A bold new gene-editing technology known as CRISPR, or rather “clustered regularly interspaced short palindromic repeats,” promises to change the practice of medicine as we know it. Not only does it show promise in destroying the HIV virus in infected patients, its technique of self-correction could also produce new organs and even improve crops.
While the technique shows great promise, it is the subject of a sizable patent battle over who its true inventor is.
“These types of actions typically arise only in the context of very successful, very valuable patents,”said Adam Mossoff, who works as a patent specialist at George Mason University School of Law, in a report by The Washington Post. “This patent, in particular, is … a significantly huge advance in gene-editing technology and this type of technology is the core of what has made the biotech revolution.”
Until the lawsuit is resolved, trials of CRISPR on patients will never take place. The technique has already been hailed by Science magazine as the greatest breakthrough of 2015.

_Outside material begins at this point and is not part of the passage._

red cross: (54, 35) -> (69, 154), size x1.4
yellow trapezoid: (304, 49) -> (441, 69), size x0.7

Its story goes back to 2012, when researchers Jennifer Doudna and Emmanuelle Charpentier first used the CRISPR mechanism to carefully cut apart strands of DNA. One year later, researchers Feng Zhang of the Broad Institute at Cambridge and George Church of Harvard Medical School led research teams showing that the technology can be used to edit the genomes humans and mice.
“I think genetics is going to be the source of lot of big decisions that are made by stock analysts, politicians, and so forth, and it’s about time we got excited about genetics,” said Church, one of the holders of CRISPR patents, in the Post report. “If there weren’t a race to sequence the human genome, the human genome would have gotten less attention. If CRISPR didn’t have a race for the technology, there would have been less attention.”

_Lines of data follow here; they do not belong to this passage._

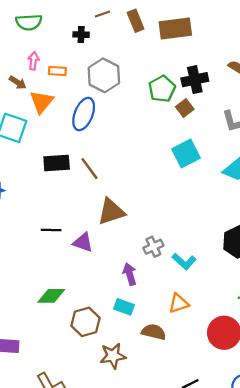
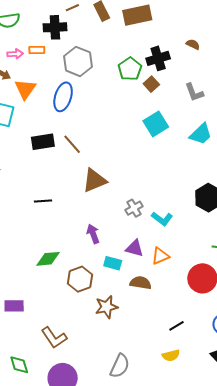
black cross: (81, 35) -> (55, 27), size x1.6
pink arrow: (33, 61) -> (15, 54), turned 84
orange rectangle: (57, 71) -> (37, 50), moved
purple triangle: (83, 242) -> (135, 248), moved
purple arrow: (130, 274) -> (93, 234), moved

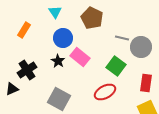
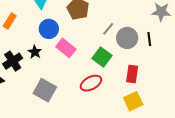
gray line: (122, 38) -> (108, 29), turned -64
black star: (58, 61) -> (35, 52), moved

A dozen key patents involving the use of CRISPR are currently at stake. Feng Zhang was awarded several between 2014 and 2015. However, these patents interfered with one filed earlier by Doudna and Charpentier, who is currently director of the Max Planck Institute for Infection Biology in Berlin.
While the technology is now freely available to academic researchers for basic research, companies hoping to utilize the technology will be required to license patents from the institution that wins the lawsuit.
Late last year, three groups of scientists were able to reverse the errant gene responsible for Duchenne muscular dystrophy in mice, giving rise to the hope that this disease may one day be a thing of the past.